What’s it like to be an entrepreneur in Slovakia?

‘It depends on your work area, but in general I would say that there isn’t a lot of competition regarding entrepreneurs in Slovakia. If you’re smart and you’re willing to work really hard, and you travel or have studied abroad, then you’re probably going to be quite successful. The only problem is that you have to find out everything on your own. The government or some other institute won’t help you. Although I believe that the economy isn’t too difficult and there are many possibilities, because we don’t have everything yet. There are plenty of things that you can bring to the country.’

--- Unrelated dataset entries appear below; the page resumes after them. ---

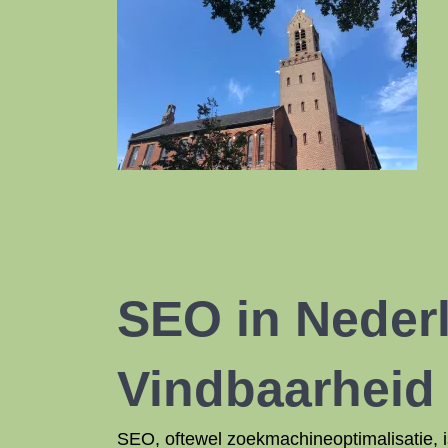
SEO in Nederl
Vindbaarheid 
SEO, oftewel zoekmachineoptimalisatie, i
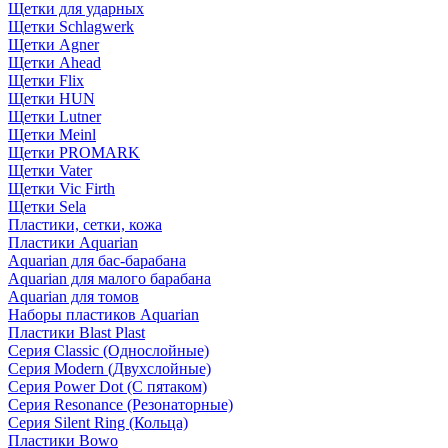
Щетки для ударных
Щетки Schlagwerk
Щетки Agner
Щетки Ahead
Щетки Flix
Щетки HUN
Щетки Lutner
Щетки Meinl
Щетки PROMARK
Щетки Vater
Щетки Vic Firth
Щетки Sela
Пластики, сетки, кожа
Пластики Aquarian
Aquarian для бас-барабана
Aquarian для малого барабана
Aquarian для томов
Наборы пластиков Aquarian
Пластики Blast Plast
Серия Classic (Однослойные)
Серия Modern (Двухслойные)
Серия Power Dot (С пятаком)
Серия Resonance (Резонаторные)
Серия Silent Ring (Кольца)
Пластики Bowo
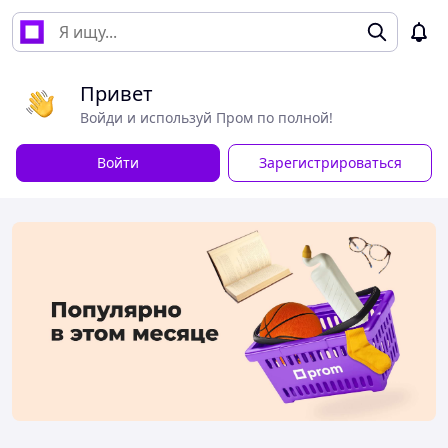
Привет
Войди и используй Пром по полной!
Войти
Зарегистрироваться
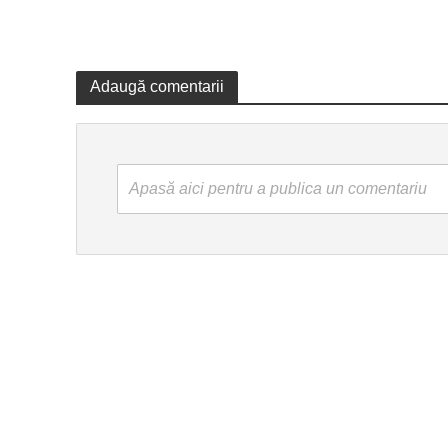
Adaugă comentarii
Apasă aici pentru a publica un comentariu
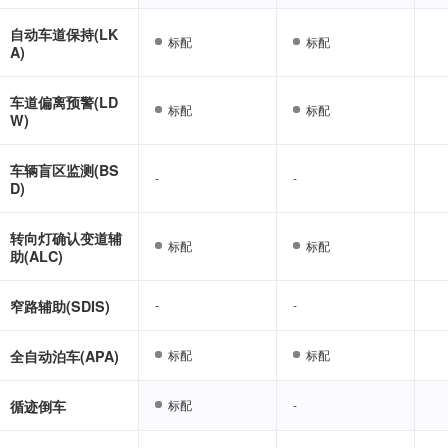
自动车道保持(LK
标配
标配
标配
标配
A)
车道偏离预警(LD
标配
标配
标配
标配
W)
车辆盲区监测(BS
-
-
-
-
D)
转向灯确认变道辅
标配
标配
标配
标配
助(ALC)
窄路辅助(SDIS)
-
-
-
-
全自动泊车(APA)
标配
标配
标配
标配
循迹倒车
标配
标配
-
-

You’re 34, so you were 9 or 10 years old when change came to Eastern Europe. Do you still remember how it was before that time?

‘Yes I can, and I’ve heard a lot from family members. My mother is an entrepreneur. She used to be a doctor, but right after the changes she started working at Glaxo Smith Kline, the huge pharmacy company. My father continued to be a doctor and they both became pretty successful after the change. I don’t have many friends or family who are very sentimental about the years before, because it got better for them. There will always be problems, but the problems are different these days. We worry about health and food and stuff.’

The Slovakians in general; are they optimistic?

‘No. Of course there are always people who are, like me, but in general I wouldn’t say we’re very optimistic. You will notice that you won’t get a lot of smiles or hospitality.’

How about your music? Does it help to make the people smile?

‘I think our music consists of really powerful songs with all the emotions in it.’

What is your message?

‘It varies, but in general it’s about what it feels like to be us. So it’s about expectations, establishments, being this age and parenting. It’s not really special, just our feelings.’

We talked about your entrepreneurship, but what’s it like to be an artist in Slovakia?

‘It’s definitely not easy to make a living out of it. My income isn’t coming from the music yet, right now it’s still my job as an architect that pays the bills. It would be possible to live from the music, but then we would have to perform twice as much and it isn’t possible to combine that with the other jobs, so we would have to quit and our lives would be very different. The music industry in Slovakia is totally detached from any government or public money. Most of our gigs and how we make money is directed by fans. We play at venues that aren’t supported by public money.’

How about culture in general? Is it important in Slovakia?

‘There is some room for improvement in that area. I’m quite liberal and I actually don’t believe that the government in Slovakia is going to be the force behind the transformation of our culture or our view of culture. I think it’s going to be the private entrepreneurs in the cultural area who will make a change. The people who have knowledge about culture and know how it works and how it should be managed are turning their backs on the government the government. I don’t think musicians should ask for government money, because it is way better in my opinion to get the money from the people who want to hear your music. The general feeling under the musicians here is quite depressed, because they feel unsupported.’

I heard that Slovakia was happy to join the EU back in 2004, because they already felt European.

‘I think we’re the nation who is most positive about the EU, because we remember being on the edge and having that communist time. Everybody here feels that things are getting better, and the percentage of people who believe that everything was better before the EU is getting lower and lower. Another thing is that we really had to work to become a part of the European Union. We know where we have come from so we don’t take it for granted.’